(Data records)
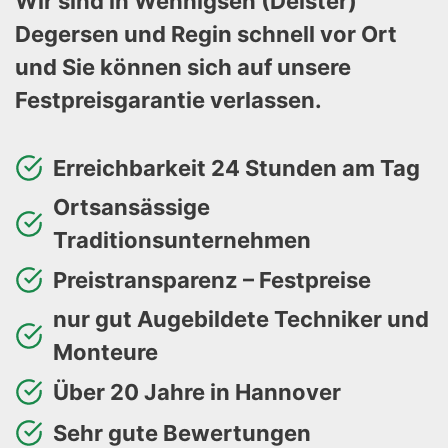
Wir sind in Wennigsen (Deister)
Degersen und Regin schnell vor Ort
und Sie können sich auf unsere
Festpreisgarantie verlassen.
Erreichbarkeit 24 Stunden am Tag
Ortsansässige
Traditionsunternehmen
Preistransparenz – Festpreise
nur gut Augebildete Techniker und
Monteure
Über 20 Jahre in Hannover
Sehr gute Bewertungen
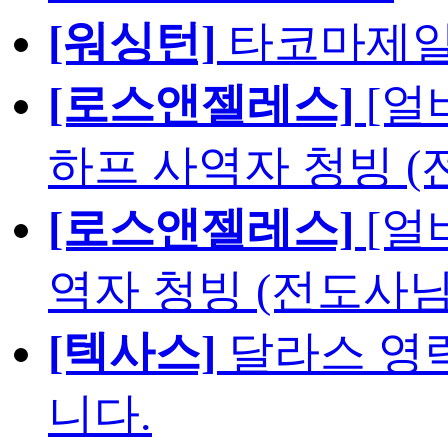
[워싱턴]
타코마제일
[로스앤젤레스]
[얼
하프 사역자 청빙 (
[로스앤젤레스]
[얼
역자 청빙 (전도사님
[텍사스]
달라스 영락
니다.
--
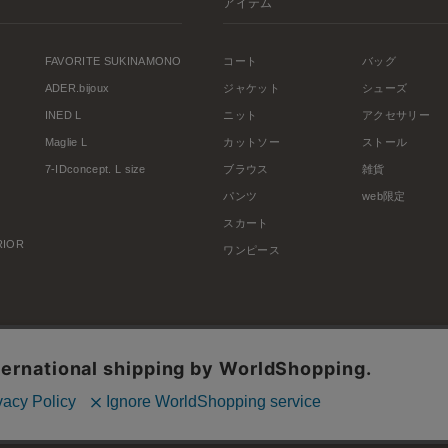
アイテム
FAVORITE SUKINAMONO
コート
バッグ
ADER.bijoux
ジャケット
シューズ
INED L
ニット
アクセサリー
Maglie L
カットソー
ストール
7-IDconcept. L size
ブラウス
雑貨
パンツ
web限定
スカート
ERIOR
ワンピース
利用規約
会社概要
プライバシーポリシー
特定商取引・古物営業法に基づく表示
--
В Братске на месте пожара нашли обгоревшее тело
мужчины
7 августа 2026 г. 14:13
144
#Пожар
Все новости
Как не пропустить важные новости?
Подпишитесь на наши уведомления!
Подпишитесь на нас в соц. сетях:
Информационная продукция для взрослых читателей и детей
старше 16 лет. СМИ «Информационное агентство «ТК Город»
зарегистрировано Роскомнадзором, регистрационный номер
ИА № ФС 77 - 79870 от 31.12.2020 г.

## TASK DIRECTIONS
Extract all lines of the records above that include "новости".

## WRITTEN REPLY
Все новости
Как не пропустить важные новости?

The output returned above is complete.